Disk Collector - antimetal/system-agent GitHub Wiki

Disk Collector

Overview

The Disk Collector is a performance monitoring component of the Antimetal System Agent that collects disk I/O statistics from Linux systems. It reads raw counter values from /proc/diskstats to provide detailed metrics about disk operations, throughput, and queue performance.
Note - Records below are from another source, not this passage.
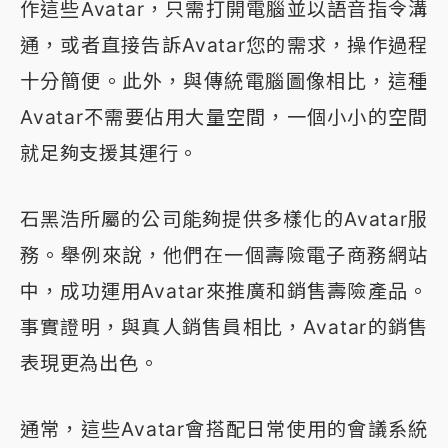
作這些Avatar，只需打開電腦並以語音指令溝
通，或者直接告訴Avatar您的需求，操作過程
十分簡便。此外，與傳統電腦圖像相比，這種
Avatar不需要佔用大量空間，一個小小的空間
就足夠支援其運行。
石黑浩所屬的公司能夠提供多樣化的Avatar服
務。舉例來說，他們在一個壽險電子商務網站
中，成功運用Avatar來推廣和銷售壽險產品。
事實證明，與真人銷售員相比，Avatar的銷售
表現更為出色。
通常，這些Avatar會搭配日常使用的會議系統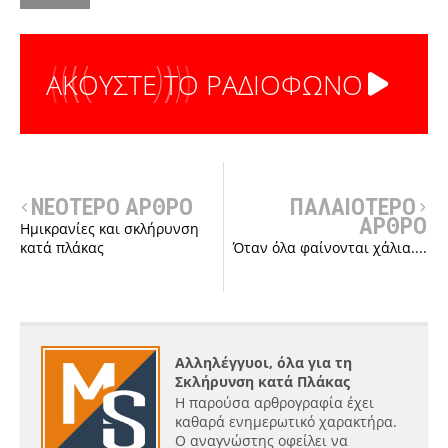
ΑΚΟΥΣΤΕ ΤΟ ΡΑΔΙΟΦΩΝΟ
ΝΕΟΤΕΡΟ ΑΡΘΡΟ
ΠΑΛΑΙΟΤΕΡΟ
ΑΡΘΡΟ
Ημικρανίες και σκλήρυνση
κατά πλάκας
Όταν όλα φαίνονται χάλια....
Αλληλέγγυοι, όλα για τη
Σκλήρυνση κατά Πλάκας
Η παρούσα αρθρογραφία έχει
καθαρά ενημερωτικό χαρακτήρα.
Ο αναγνώστης οφείλει να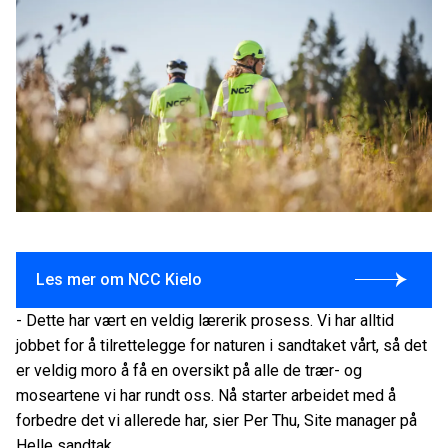
Les mer om NCC Kielo
- Dette har vært en veldig lærerik prosess. Vi har alltid
jobbet for å tilrettelegge for naturen i sandtaket vårt, så det
er veldig moro å få en oversikt på alle de trær- og
moseartene vi har rundt oss. Nå starter arbeidet med å
forbedre det vi allerede har, sier Per Thu, Site manager på
Helle sandtak.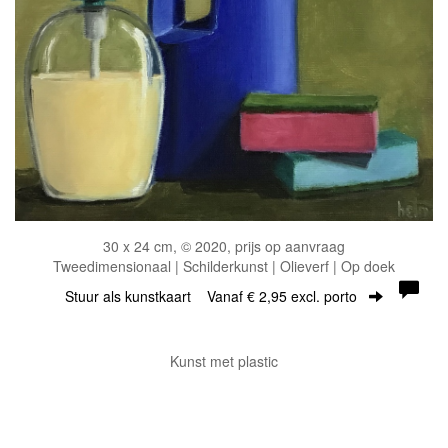
30 x 24 cm, © 2020, prijs op aanvraag
Tweedimensionaal | Schilderkunst | Olieverf | Op doek
Stuur als kunstkaart
Vanaf € 2,95 excl. porto
Kunst met plastic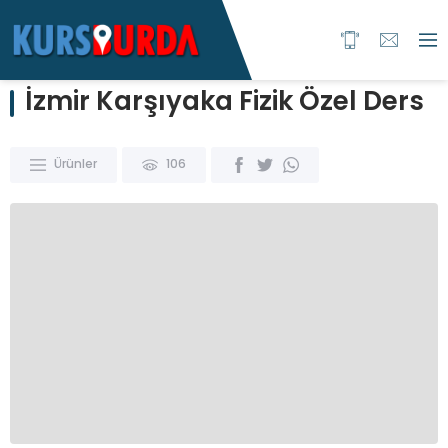
İzmir Karşıyaka Fizik Özel Ders
Ürünler
106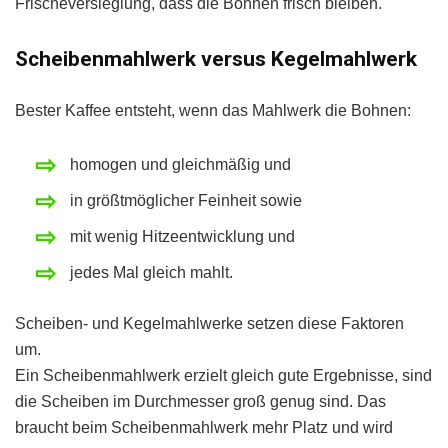
Frischeversieglung, dass die Bohnen frisch bleiben.
Scheibenmahlwerk versus Kegelmahlwerk
Bester Kaffee entsteht, wenn das Mahlwerk die Bohnen:
homogen und gleichmäßig und
in größtmöglicher Feinheit sowie
mit wenig Hitzeentwicklung und
jedes Mal gleich mahlt.
Scheiben- und Kegelmahlwerke setzen diese Faktoren
um.
Ein Scheibenmahlwerk erzielt gleich gute Ergebnisse, sind
die Scheiben im Durchmesser groß genug sind. Das
braucht beim Scheibenmahlwerk mehr Platz und wird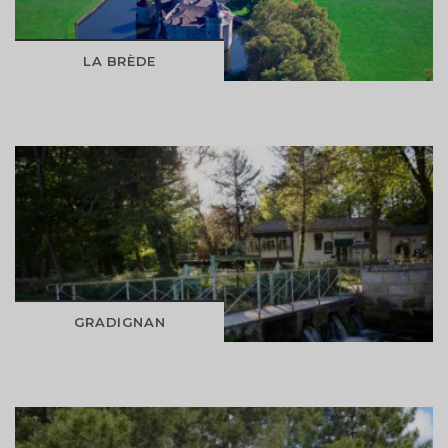
DÉCOUVRIR
LA BRÈDE
DÉCOUVRIR
GRADIGNAN
Modifier votre alerte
This collector is essential for:

  • Performance Monitoring: Track disk I/O patterns and identify bottlenecks
  • Capacity Planning: Understand disk utilization and throughput requirements
  • Troubleshooting: Identify disks with high latency or queue depths
  • SLA Compliance: Monitor disk performance against service level objectives

The collector reports statistics for whole disk devices only, filtering out partitions to avoid duplicate metrics.

Technical Details

MetricType

MetricTypeDisk

Data Source

  • Primary: /proc/diskstats - Linux kernel disk statistics interface
  • Format: Space-separated values with 14 fields per device
  • Documentation: Linux kernel iostats documentation

Capabilities

CollectorCapabilities{
    SupportsOneShot:    true,
    SupportsContinuous: false,  // Wrapped by ContinuousPointCollector
    RequiresRoot:       false,
    RequiresEBPF:       false,
    MinKernelVersion:   "2.6.0",
}

Registration

The collector is registered as a continuous collector that wraps the point collector:

performance.Register(
    performance.MetricTypeDisk, 
    performance.PartialNewContinuousPointCollector(...)
)

Collected Metrics

The collector returns an array of []*performance.DiskStats with the following metrics for each disk:

Field Type Description Unit
Device string Device name (e.g., sda, nvme0n1) -
Major uint32 Major device number -
Minor uint32 Minor device number -
ReadsCompleted uint64 Number of reads completed successfully count
ReadsMerged uint64 Number of reads merged before queuing count
SectorsRead uint64 Total sectors read (×512 for bytes) sectors
ReadTime uint64 Total time spent reading milliseconds
WritesCompleted uint64 Number of writes completed successfully count
WritesMerged uint64 Number of writes merged before queuing count
SectorsWritten uint64 Total sectors written (×512 for bytes) sectors
WriteTime uint64 Total time spent writing milliseconds
IOsInProgress uint64 Current number of I/Os in progress count
IOTime uint64 Total time spent doing I/Os milliseconds
WeightedIOTime uint64 Weighted time spent doing I/Os milliseconds

Calculated Fields (Not Populated by Point Collector)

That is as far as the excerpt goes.